- Extracted data
_ _ _ _
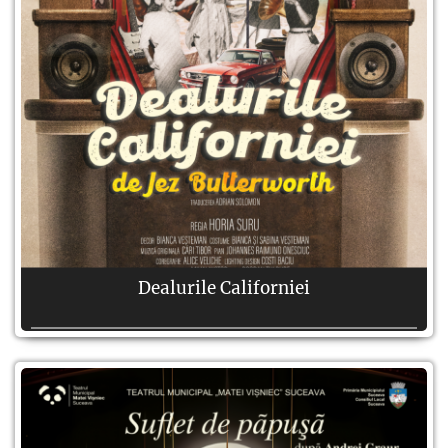
Dealurile Californiei
Autor:
Jez Butterworth
Regie:
Horia Suru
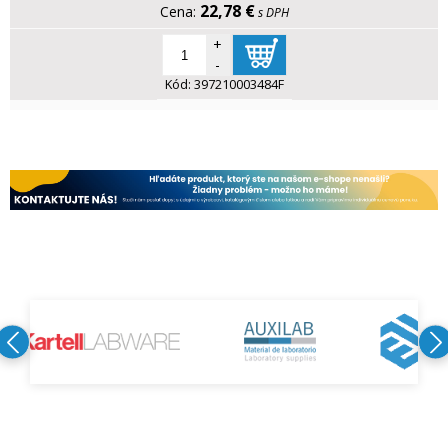
22,78 €
s DPH
+
-
Kód:
397210003484F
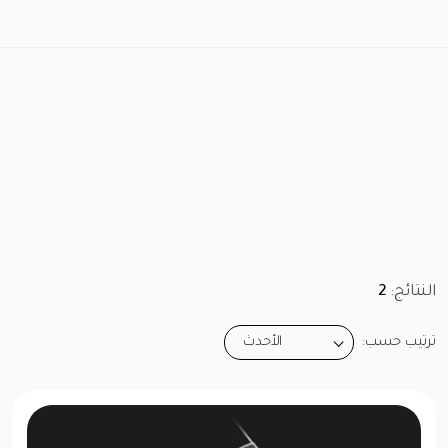
النتائج:
2
ترتيب حسب:
الأحدث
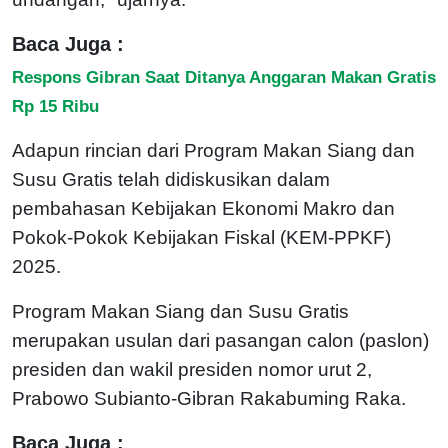
Baca Juga :
Respons Gibran Saat Ditanya Anggaran Makan Gratis
Rp 15 Ribu
Adapun rincian dari Program Makan Siang dan
Susu Gratis telah didiskusikan dalam
pembahasan Kebijakan Ekonomi Makro dan
Pokok-Pokok Kebijakan Fiskal (KEM-PPKF)
2025.
Program Makan Siang dan Susu Gratis
merupakan usulan dari pasangan calon (paslon)
presiden dan wakil presiden nomor urut 2,
Prabowo Subianto-Gibran Rakabuming Raka.
Baca Juga :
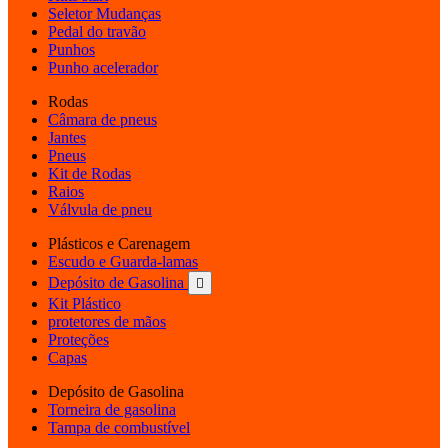
Seletor Mudanças
Pedal do travão
Punhos
Punho acelerador
Rodas
Câmara de pneus
Jantes
Pneus
Kit de Rodas
Raios
Válvula de pneu
Plásticos e Carenagem
Escudo e Guarda-lamas
Depósito de Gasolina

Kit Plástico
protetores de mãos
Proteções
Capas
Depósito de Gasolina
Torneira de gasolina
Tampa de combustível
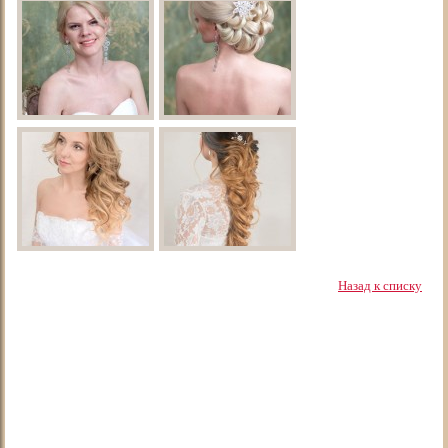
Назад к списку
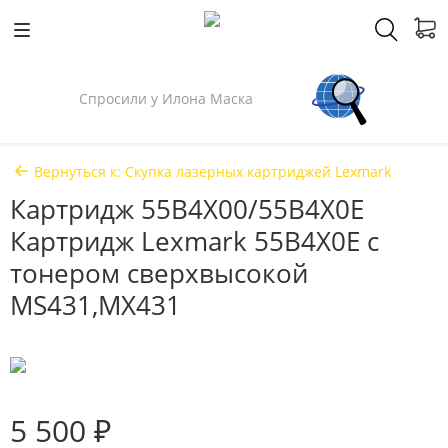
Спросили у Илона Маска
Вернуться к: Скупка лазерных картриджей Lexmark
Картридж 55B4X00/55B4X0E
Картридж Lexmark 55B4X0E с
тонером сверхвысокой
MS431,MX431
5 500 ₽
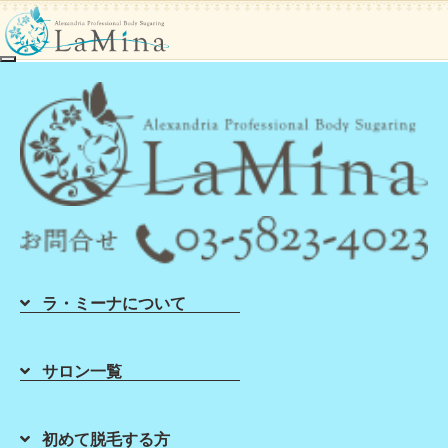
toggle navigation
Blog
シュガーリング‗VIO一覧
2021年08月31日
お気軽にプラスワンメ
ニュー！【シュガーリング】
皆様こんにちは(^^)/ シュガーリング ブラ
ジリアンワックス のLaMinaです！ 大きい
部分ではないけれどふとした時にきになる
小さなパーツ！ へそ下、お腹脇、乳輪周
ラ・ミーナについて
り、手の甲・手の指、足の甲・足の…
2021年08月26日
★メンズ脱毛大歓迎で
サロン一覧
す★【シュガーリング】
皆様こんにちは(^^)/ シュガーリング ブラ
ジリアンワックス のLaMinaです！ 「お客
初めて脱毛する方
様のほとんどは女性」と思っている男性の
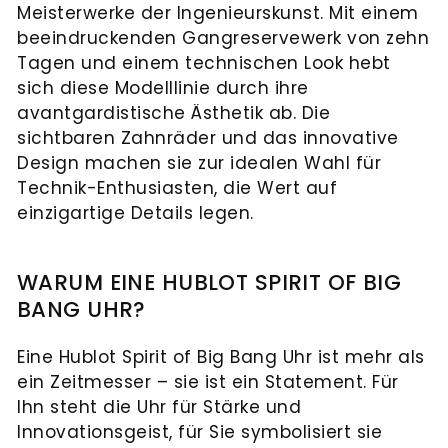
Meisterwerke der Ingenieurskunst. Mit einem
beeindruckenden Gangreservewerk von zehn
Tagen und einem technischen Look hebt
sich diese Modelllinie durch ihre
avantgardistische Ästhetik ab. Die
sichtbaren Zahnräder und das innovative
Design machen sie zur idealen Wahl für
Technik-Enthusiasten, die Wert auf
einzigartige Details legen.
WARUM EINE HUBLOT SPIRIT OF BIG
BANG UHR?
Eine Hublot Spirit of Big Bang Uhr ist mehr als
ein Zeitmesser – sie ist ein Statement. Für
Ihn steht die Uhr für Stärke und
Innovationsgeist, für Sie symbolisiert sie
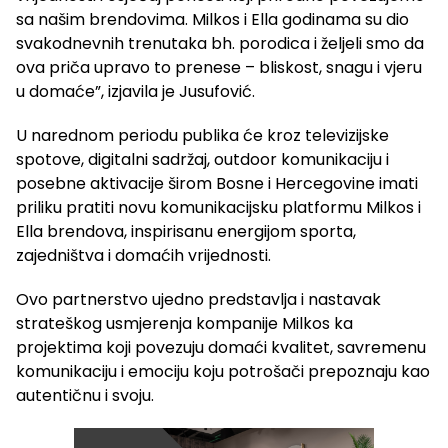
sa našim brendovima. Milkos i Ella godinama su dio
svakodnevnih trenutaka bh. porodica i željeli smo da
ova priča upravo to prenese – bliskost, snagu i vjeru
u domaće”, izjavila je Jusufović.
U narednom periodu publika će kroz televizijske
spotove, digitalni sadržaj, outdoor komunikaciju i
posebne aktivacije širom Bosne i Hercegovine imati
priliku pratiti novu komunikacijsku platformu Milkos i
Ella brendova, inspirisanu energijom sporta,
zajedništva i domaćih vrijednosti.
Ovo partnerstvo ujedno predstavlja i nastavak
strateškog usmjerenja kompanije Milkos ka
projektima koji povezuju domaći kvalitet, savremenu
komunikaciju i emociju koju potrošači prepoznaju kao
autentičnu i svoju.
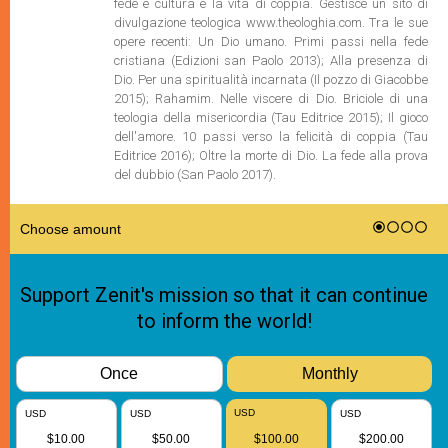
fede e cultura e la vita di coppia. Gestisce un sito di
divulgazione teologica www.theologhia.com. Tra le sue
opere recenti: Un Dio umano. Primi passi nella fede
cristiana (Edizioni san Paolo 2013); Alla presenza di
Dio. Per una spiritualità incarnata (Il pozzo di Giacobbe
2015); Rahamim. Nelle viscere di Dio. Briciole di una
teologia della misericordia (Tau Editrice 2015); Il gioco
dell'amore. 10 passi verso la felicità di coppia (Tau
Editrice 2016); Oltre la morte di Dio. La fede alla prova
del dubbio (San Paolo 2017).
_ _ _ _
- Try it
Word-for-word transcript, pictures excluded: copy all the material above.

- Solution to this problem
Dealurile Californiei
Autor:
Jez Butterworth
Regie:
Horia Suru
22,78 €
s DPH
+
-
Kód:
397210003484F
النتائج:
2
ترتيب حسب:
الأحدث
Baca Juga :
Respons Gibran Saat Ditanya Anggaran Makan Gratis
Rp 15 Ribu
Adapun rincian dari Program Makan Siang dan
Susu Gratis telah didiskusikan dalam
pembahasan Kebijakan Ekonomi Makro dan
Pokok-Pokok Kebijakan Fiskal (KEM-PPKF)
2025.
Program Makan Siang dan Susu Gratis
merupakan usulan dari pasangan calon (paslon)
presiden dan wakil presiden nomor urut 2,
Prabowo Subianto-Gibran Rakabuming Raka.
Baca Juga :
Seletor Mudanças
Pedal do travão
Punhos
Punho acelerador
Rodas
Câmara de pneus
Jantes
Pneus
Kit de Rodas
Raios
Válvula de pneu
Plásticos e Carenagem
Escudo e Guarda-lamas
Depósito de Gasolina

Kit Plástico
protetores de mãos
Proteções
Capas
Depósito de Gasolina
Torneira de gasolina
Tampa de combustível
Назад к списку
Спросили у Илона Маска
Вернуться к: Скупка лазерных картриджей Lexmark
Картридж 55B4X00/55B4X0E
Картридж Lexmark 55B4X0E с
тонером сверхвысокой
MS431,MX431
5 500 ₽
toggle navigation
Blog
シュガーリング‗VIO一覧
2021年08月31日
お気軽にプラスワンメ
ニュー！【シュガーリング】
皆様こんにちは(^^)/ シュガーリング ブラ
ジリアンワックス のLaMinaです！ 大きい
部分ではないけれどふとした時にきになる
小さなパーツ！ へそ下、お腹脇、乳輪周
ラ・ミーナについて
り、手の甲・手の指、足の甲・足の…
2021年08月26日
★メンズ脱毛大歓迎で
サロン一覧
す★【シュガーリング】
皆様こんにちは(^^)/ シュガーリング ブラ
ジリアンワックス のLaMinaです！ 「お客
初めて脱毛する方
様のほとんどは女性」と思っている男性の
Meisterwerke der Ingenieurskunst. Mit einem
beeindruckenden Gangreservewerk von zehn
Tagen und einem technischen Look hebt
sich diese Modelllinie durch ihre
avantgardistische Ästhetik ab. Die
sichtbaren Zahnräder und das innovative
Design machen sie zur idealen Wahl für
Technik-Enthusiasten, die Wert auf
einzigartige Details legen.
WARUM EINE HUBLOT SPIRIT OF BIG
BANG UHR?
Eine Hublot Spirit of Big Bang Uhr ist mehr als
ein Zeitmesser – sie ist ein Statement. Für
Ihn steht die Uhr für Stärke und
Innovationsgeist, für Sie symbolisiert sie
sa našim brendovima. Milkos i Ella godinama su dio
svakodnevnih trenutaka bh. porodica i željeli smo da
ova priča upravo to prenese – bliskost, snagu i vjeru
u domaće”, izjavila je Jusufović.
U narednom periodu publika će kroz televizijske
spotove, digitalni sadržaj, outdoor komunikaciju i
posebne aktivacije širom Bosne i Hercegovine imati
priliku pratiti novu komunikacijsku platformu Milkos i
Ella brendova, inspirisanu energijom sporta,
zajedništva i domaćih vrijednosti.
Ovo partnerstvo ujedno predstavlja i nastavak
strateškog usmjerenja kompanije Milkos ka
projektima koji povezuju domaći kvalitet, savremenu
komunikaciju i emociju koju potrošači prepoznaju kao
autentičnu i svoju.
fede e cultura e la vita di coppia. Gestisce un sito di
divulgazione teologica www.theologhia.com. Tra le sue
opere recenti: Un Dio umano. Primi passi nella fede
cristiana (Edizioni san Paolo 2013); Alla presenza di
Dio. Per una spiritualità incarnata (Il pozzo di Giacobbe
2015); Rahamim. Nelle viscere di Dio. Briciole di una
teologia della misericordia (Tau Editrice 2015); Il gioco
dell'amore. 10 passi verso la felicità di coppia (Tau
Editrice 2016); Oltre la morte di Dio. La fede alla prova
del dubbio (San Paolo 2017).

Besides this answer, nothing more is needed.